Instructions to follow: Read the records and gather each line that includes "will".

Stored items
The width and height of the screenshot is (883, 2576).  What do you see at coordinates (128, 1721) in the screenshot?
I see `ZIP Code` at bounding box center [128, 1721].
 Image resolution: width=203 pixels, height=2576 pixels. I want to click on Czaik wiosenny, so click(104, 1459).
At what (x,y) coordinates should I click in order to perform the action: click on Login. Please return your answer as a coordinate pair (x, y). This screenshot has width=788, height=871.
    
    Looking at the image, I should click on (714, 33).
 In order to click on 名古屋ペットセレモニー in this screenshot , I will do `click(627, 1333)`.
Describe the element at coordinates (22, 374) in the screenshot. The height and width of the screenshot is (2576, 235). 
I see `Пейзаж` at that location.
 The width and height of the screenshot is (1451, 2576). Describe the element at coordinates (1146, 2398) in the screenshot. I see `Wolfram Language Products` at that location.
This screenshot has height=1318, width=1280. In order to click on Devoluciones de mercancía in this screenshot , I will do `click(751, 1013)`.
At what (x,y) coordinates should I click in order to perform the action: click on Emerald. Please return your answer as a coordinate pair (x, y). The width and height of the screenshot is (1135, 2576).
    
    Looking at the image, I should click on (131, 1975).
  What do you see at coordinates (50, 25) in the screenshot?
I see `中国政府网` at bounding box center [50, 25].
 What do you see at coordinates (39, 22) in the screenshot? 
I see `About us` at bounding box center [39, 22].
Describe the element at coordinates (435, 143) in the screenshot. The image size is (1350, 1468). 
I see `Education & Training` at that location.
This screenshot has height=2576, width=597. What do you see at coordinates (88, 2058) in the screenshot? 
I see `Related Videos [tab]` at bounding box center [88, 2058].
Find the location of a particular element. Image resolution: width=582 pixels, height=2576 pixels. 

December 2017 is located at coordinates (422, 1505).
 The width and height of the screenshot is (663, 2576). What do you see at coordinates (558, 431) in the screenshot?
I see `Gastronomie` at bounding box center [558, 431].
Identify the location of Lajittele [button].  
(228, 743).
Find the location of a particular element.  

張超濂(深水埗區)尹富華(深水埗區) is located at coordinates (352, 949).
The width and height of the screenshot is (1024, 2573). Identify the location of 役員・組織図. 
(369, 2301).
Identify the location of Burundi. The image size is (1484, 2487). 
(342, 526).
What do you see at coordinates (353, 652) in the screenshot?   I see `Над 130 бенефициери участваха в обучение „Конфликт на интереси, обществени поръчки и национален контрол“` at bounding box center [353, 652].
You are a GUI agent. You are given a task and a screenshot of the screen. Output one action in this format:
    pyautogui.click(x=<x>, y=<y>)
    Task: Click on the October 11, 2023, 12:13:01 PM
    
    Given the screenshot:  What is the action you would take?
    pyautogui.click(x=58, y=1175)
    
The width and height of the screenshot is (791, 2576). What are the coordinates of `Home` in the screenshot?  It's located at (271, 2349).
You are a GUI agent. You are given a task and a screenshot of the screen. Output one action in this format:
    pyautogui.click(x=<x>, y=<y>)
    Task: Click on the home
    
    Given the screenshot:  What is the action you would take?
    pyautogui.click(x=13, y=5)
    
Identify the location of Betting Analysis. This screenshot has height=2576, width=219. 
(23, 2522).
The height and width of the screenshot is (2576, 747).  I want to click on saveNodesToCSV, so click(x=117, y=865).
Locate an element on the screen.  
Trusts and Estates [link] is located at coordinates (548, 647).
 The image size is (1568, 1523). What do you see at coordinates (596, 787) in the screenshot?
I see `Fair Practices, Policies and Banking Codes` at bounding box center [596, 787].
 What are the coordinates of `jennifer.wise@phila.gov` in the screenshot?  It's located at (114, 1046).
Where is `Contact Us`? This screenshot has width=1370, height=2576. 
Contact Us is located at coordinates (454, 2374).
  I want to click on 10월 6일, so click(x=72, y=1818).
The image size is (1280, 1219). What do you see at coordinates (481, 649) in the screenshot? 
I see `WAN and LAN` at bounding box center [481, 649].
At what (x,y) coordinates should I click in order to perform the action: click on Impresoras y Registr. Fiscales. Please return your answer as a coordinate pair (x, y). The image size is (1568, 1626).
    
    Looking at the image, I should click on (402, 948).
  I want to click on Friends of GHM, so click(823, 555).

Written answer:
 In order to click on 名古屋ペットセレモニー in this screenshot , I will do `click(627, 1333)`.
This screenshot has height=1318, width=1280. In order to click on Devoluciones de mercancía in this screenshot , I will do `click(751, 1013)`.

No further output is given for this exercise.